Meses después repitió —Mauro— y creyó estar preparada para confesar esa decisión que a él le costaría entender. Los rasgos demudados, él preguntó: —¿Por qué?— con un acento de total estupor. Comenzó a llorar, y ella no soportó las lágrimas en el rostro de un hombre tan seguro. Entonces rechazó la imagen de alguien con ojos un poco ausentes que la asaltaba con frecuencia y trató de ser la mujer que Mauro esperaba porque no es fácil hacer sufrir.

Un año más tarde, Mauro regresó del trabajo con expresión jubilosa. Bailó en la pequeña cocina. Viajaría un mes a los Estados Unidos enviado por la empresa. Matilde sonrió con nostalgia, respiró profundamente y se dijo: es el momento. No pensó que era cruel o inoportuna; empañar la alegría con el inevitable sufrimiento sería mejor que provocarlo cuando faltara.

—Mauro —dijo y sus primeras frases destruyeron la expresión de júbilo. Él experimentó un fuerte choque, porque había borrado la humillación de sus lágrimas y estaba tan desprevenido como la primera vez. Pero el trabajo había sido importante en su vida y la inminencia del viaje lo ayudó a sobrellevar el sufrimiento. Agregó después la decepción y el encono.

Mauro partió hacia su vuelo un lunes a la mañana, muy temprano. Alzó su valija y su portafolios y se marchó sin despedirse.

Esa misma mañana, Matilde aguardó el mediodía, se vistió y tomó el tren a Buenos Aires. Se metió en un cine y luego en un bar. Bebió un té y comió un sándwich. Compró una revista y la leyó en otro bar. Al anochecer llegó a la calle del departamento en el octavo piso. Pensó en la cortinita blanca de la cocina que los vapores y la fuerza del sol habían quemado. La verdulería de enfrente ya estaba cerrada. Cruzó la calle y tocó el timbre. Después de mucho tiempo, él abrió. Durante ese lapso, ella pensó: si no me reconoce, ¿qué haré?

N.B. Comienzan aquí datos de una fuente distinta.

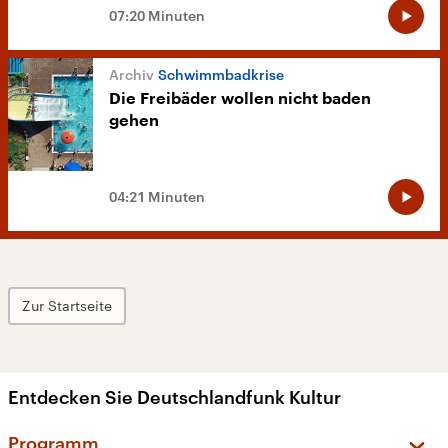
07:20 Minuten
Schwimmbadkrise
Die Freibäder wollen nicht baden
gehen
04:21 Minuten
Zur Startseite
Entdecken Sie Deutschlandfunk Kultur
Programm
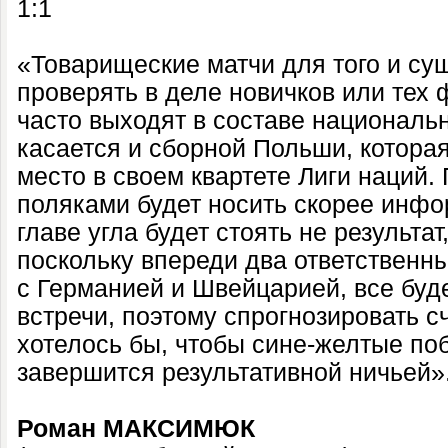
1:1
«Товарищеские матчи для того и су
проверять в деле новичков или тех 
часто выходят в составе националь
касается и сборной Польши, котора
место в своем квартете Лиги наций.
поляками будет носить скорее инфо
главе угла будет стоять не результа
поскольку впереди два ответственны
с Германией и Швейцарией, все буде
встречи, поэтому спрогнозировать с
хотелось бы, чтобы сине-желтые поб
завершится результативной ничьей»
Роман МАКСИМЮК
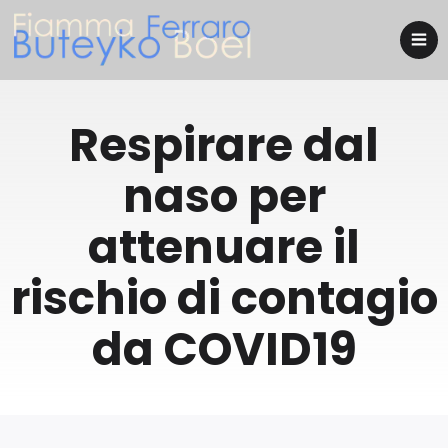
Respirare dal
naso per
attenuare il
rischio di contagio
da COVID19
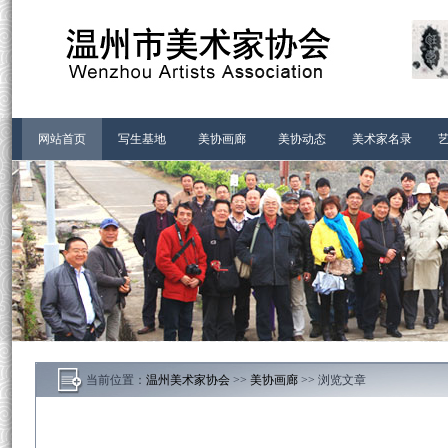
首页-温州市美术家协会
网站首页
写生基地
美协画廊
美协动态
美术家名录
当前位置：
温州美术家协会
>>
美协画廊
>> 浏览文章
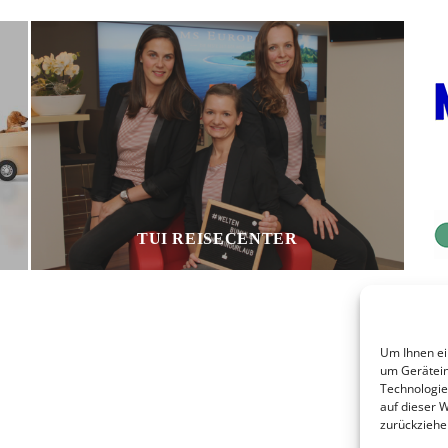
TUI REISECENTER
Um Ihnen ei
um Gerätein
Technologie
auf dieser 
zurückziehe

Y le parecía que no podría hacer nada, vivir nada.

Cuando él apareció en la puerta tenía el pelo mojado y una camisa clara, como en aquella noche de su dolor de oídos. No forzó la vista para reconocerla, los ojos un poco ausentes brillaban en la oscuridad. Le tembló la barbilla y después de un momento que a ella se le antojó infinito, tendió una mano y le rozó el rostro en un tanteo incrédulo. Por fin, por fin —exclamó él de pronto, sofocándose. Abrió los brazos y continuó murmurando por fin, interminablemente por fin, con una voz tan cargada de dolor antiguo que aún la intensa alegría de ahora lo recordaba.